The VPN market is a competitive place, and it's difficult for providers to make an impression, but SlickVPN's website does a better job than most.

The page starts with an appealing mission statement: "SlickVPN protects your PRIVACY and prevents ANYONE from monitoring, throttling, and buffering your online communications and internet activity".

What most people really care about is the price, though, and that comes next. $48 (around £39, AU$66) a year? Wow. You could opt to spend $10 a month (around £8, AU$14), instead, but it's hard to see why you'd bother.

You'll be wondering what you get for your money, of course, so the site tells you: technologies, platforms where you can use the service (all of them, essentially, with up to five devices connected at once), and a list of the near 80 server locations.
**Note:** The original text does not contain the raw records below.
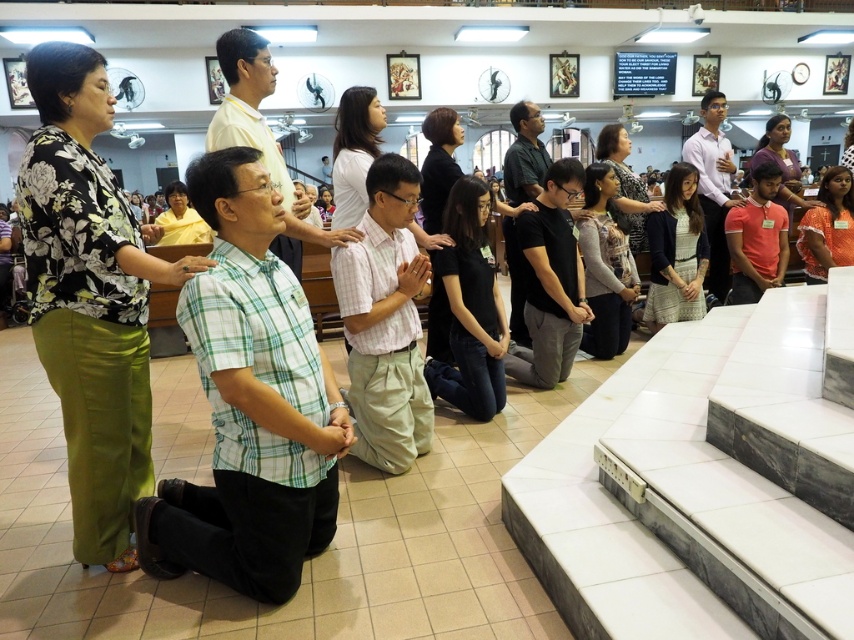 You are a photographer taking a picture of the group in the church. You notice the green plaid shirt at center and the dark green shirt at center. Which shirt should you adjust in your frame to ensure both are fully visible?

You should adjust the frame to account for the green plaid shirt at center, since it is shorter than the dark green shirt at center and might not be fully visible if the frame is set based on the taller dark green shirt at center.

You are a photographer standing at the back of the church. You want to take a photo of the light pink plaid shirt at center and the dark green shirt at center so that both are clearly visible. Considering the distance between them, will you need to adjust your camera to a wider angle to capture both in the frame?

The light pink plaid shirt at center is 6.29 feet from the dark green shirt at center. To capture both in the frame, you would need to adjust your camera to a wider angle since the distance between them is significant. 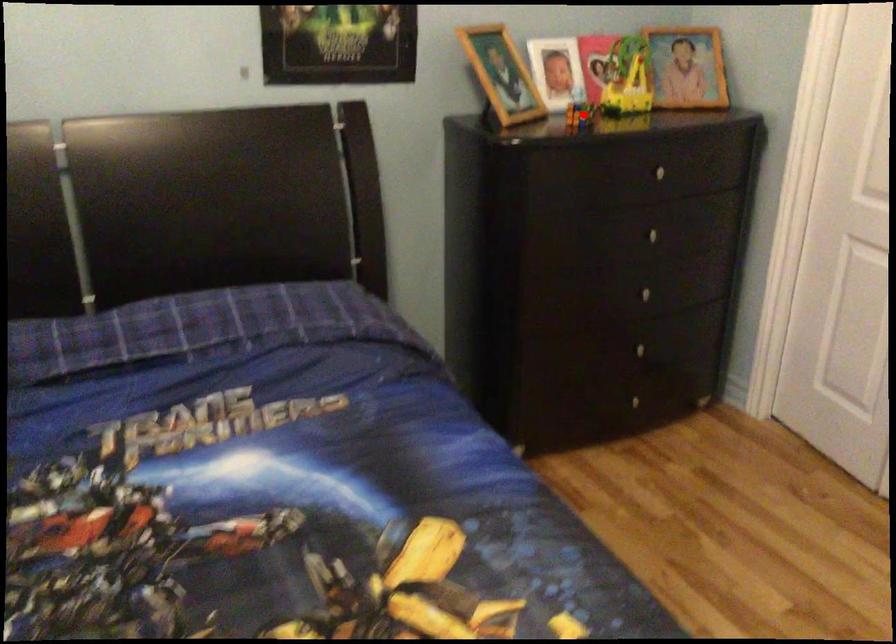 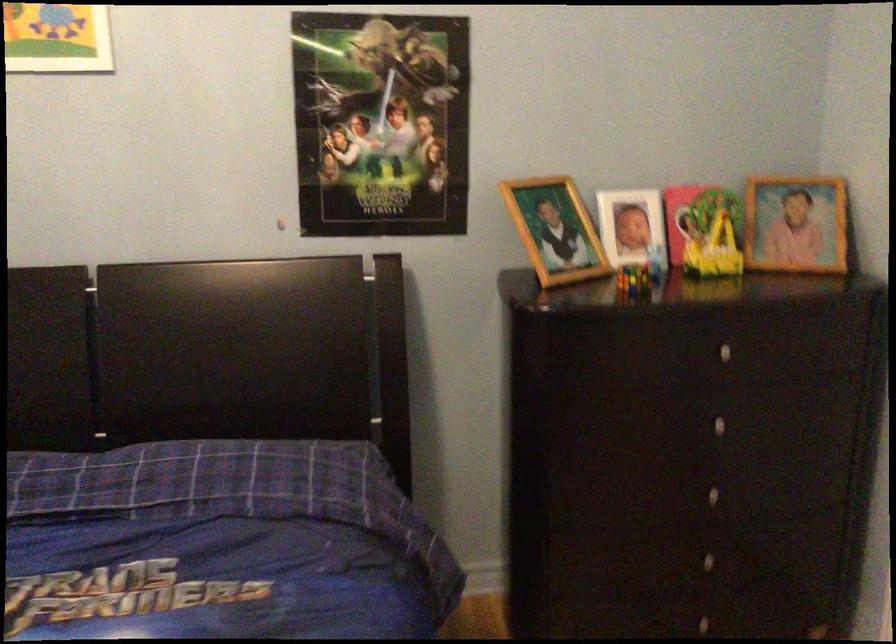 Question: I am providing you with two images of the same scene from different viewpoints. Image1 has a red point marked. In image2, the corresponding 3D location appears at what relative position? Reply with the corresponding letter.

Choices:
 (A) Closer
 (B) Farther

Answer: (A) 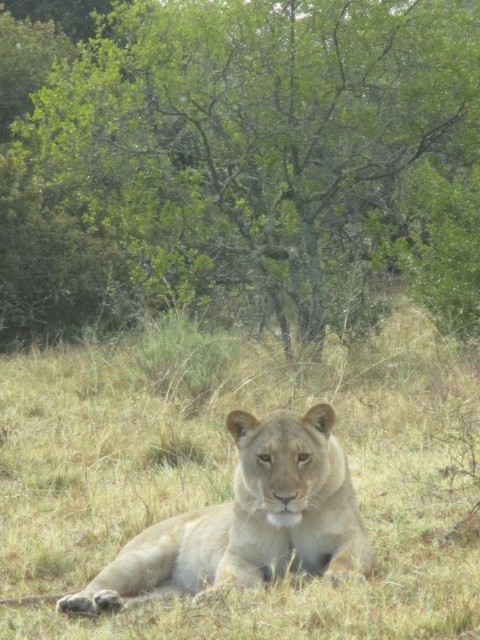 Question: Which object is the closest to the yellow dry grass at center?

Choices:
 (A) green leafy tree at center
 (B) light brown fur lion at center

Answer: (B)

Question: Does yellow dry grass at center appear on the left side of light brown fur lion at center?

Choices:
 (A) no
 (B) yes

Answer: (B)

Question: Can you confirm if green leafy tree at center is positioned above yellow dry grass at center?

Choices:
 (A) yes
 (B) no

Answer: (A)

Question: Which point is closer to the camera taking this photo?

Choices:
 (A) (140, 588)
 (B) (187, 262)
 (C) (206, 406)

Answer: (A)

Question: Is green leafy tree at center thinner than light brown fur lion at center?

Choices:
 (A) no
 (B) yes

Answer: (A)

Question: Among these objects, which one is farthest from the camera?

Choices:
 (A) light brown fur lion at center
 (B) green leafy tree at center

Answer: (B) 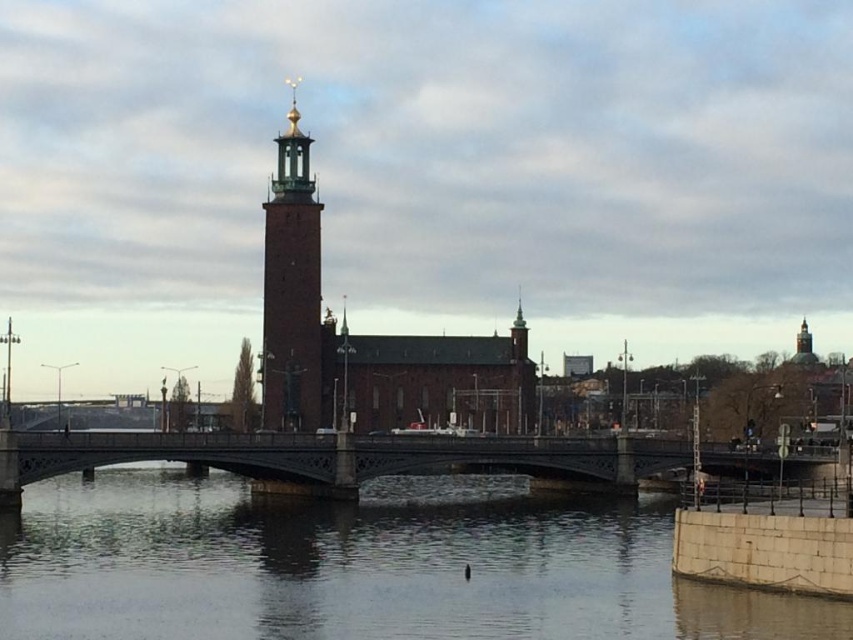 Question: Is the position of clear water at bridge center more distant than that of brick tower at center?

Choices:
 (A) no
 (B) yes

Answer: (A)

Question: Among these points, which one is farthest from the camera?

Choices:
 (A) (722, 596)
 (B) (279, 433)

Answer: (B)

Question: Which point is farther from the camera taking this photo?

Choices:
 (A) (274, 280)
 (B) (474, 438)

Answer: (A)

Question: Which object appears closest to the camera in this image?

Choices:
 (A) clear water at bridge center
 (B) dark gray stone bridge at center
 (C) brick tower at center

Answer: (A)

Question: Can you confirm if clear water at bridge center is bigger than brick tower at center?

Choices:
 (A) yes
 (B) no

Answer: (B)

Question: Observing the image, what is the correct spatial positioning of clear water at bridge center in reference to dark gray stone bridge at center?

Choices:
 (A) left
 (B) right

Answer: (A) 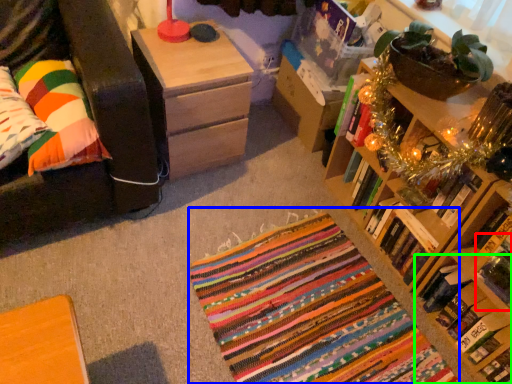 Question: Which is nearer to the book (highlighted by a red box)? yoga mat (highlighted by a blue box) or book (highlighted by a green box).

Choices:
 (A) yoga mat
 (B) book

Answer: (B) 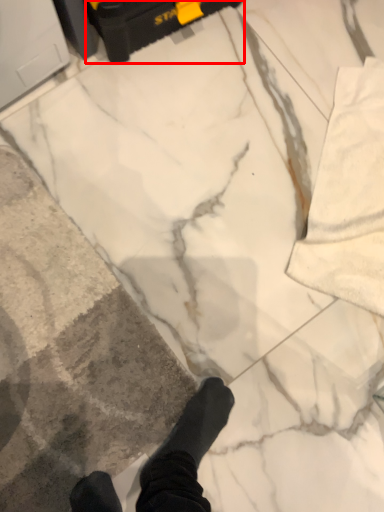 Question: From the image's perspective, considering the relative positions of equipment (annotated by the red box) and concrete in the image provided, where is equipment (annotated by the red box) located with respect to the staircase?

Choices:
 (A) above
 (B) below

Answer: (A)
There's no trial, unfortunately, but SlickVPN does offer a 30-day money-back guarantee, and there's also a scheme where some blog or website owners get a free month for every month they display a referral link (http://ift.tt/2jtwdSs). Beware, only some websites will qualify, presumably based on how large and well-known they are.

Privacy

SlickVPN's privacy policy has been written with some thought, and uses clearly-named titles to highlight sections of interest (‘The information we collect’, ‘Situations when SlickVPN may disclose your information to others’, and so on).

The text explains that the company doesn't monitor or log any of your activities when using the service. There's no information on what happens with session data, though, like internal or external IP addresses.

SlickVPN claims to further protect your privacy with a technology called ‘Hydra’, which routes traffic with "extra hops over our internal network".

There are a few very small concerns elsewhere – Google Analytics used on the website, IP addresses logged for visitors to the site (not users of the servers) – but most competitors do similar things, and they're not a big deal.

On the plus side, the refund policy seems very clear: "If you are dissatisfied with the service you receive, we offer a full refund if you cancel your account within 30 days of the activation of your account." You must email and ask, but there don't seem to be any annoying restrictions, like insisting you’ve used less than 100MB bandwidth, for example, which some other services do.

Performance

SlickVPN only offers a native client for Windows and Mac, although its tutorials for OpenVPN, Viscosity and others also cover you on Android, iOS and Linux.

We opted for the Windows client. This couldn't retrieve SlickVPN's server locations at first, but once it was running, worked very well. We could view servers in a list or on a map, run speed tests to check server load, diagnose problems with a log, and apply a few useful settings (like changing IP every ‘x’ minutes).

We had a major problem initially, when our speed test site wouldn't load at all while connected to SlickVPN, but worked fine if we disconnected. That was odd, but didn't seem to affect other sites. It went away at around the same time as the client started working, too, so we can't be sure of the cause.

Once we started testing*, performance was acceptable. Downloads over short hops were two-thirds of normal speeds, peaking at around 27Mbps. Long distance downloads were relatively poor at half normal speeds, but even they peaked at 15Mbps, which is fine for most tasks.

Final verdict

SlickVPN doesn't offer as many clients, server locations or features as some of the competition. But it's hard to complain when the service is less than half the price, and still good enough for many people.


*Our testing included evaluating general performance (browsing, streaming video). We also used speedtest.net to measure latency, upload and download speeds, and then tested immediately again with the VPN turned off, to check for any difference (over several rounds of testing). We then compared these results to other VPN services we've reviewed. Of course, do note that VPN performance is difficult to measure as there are so many variables.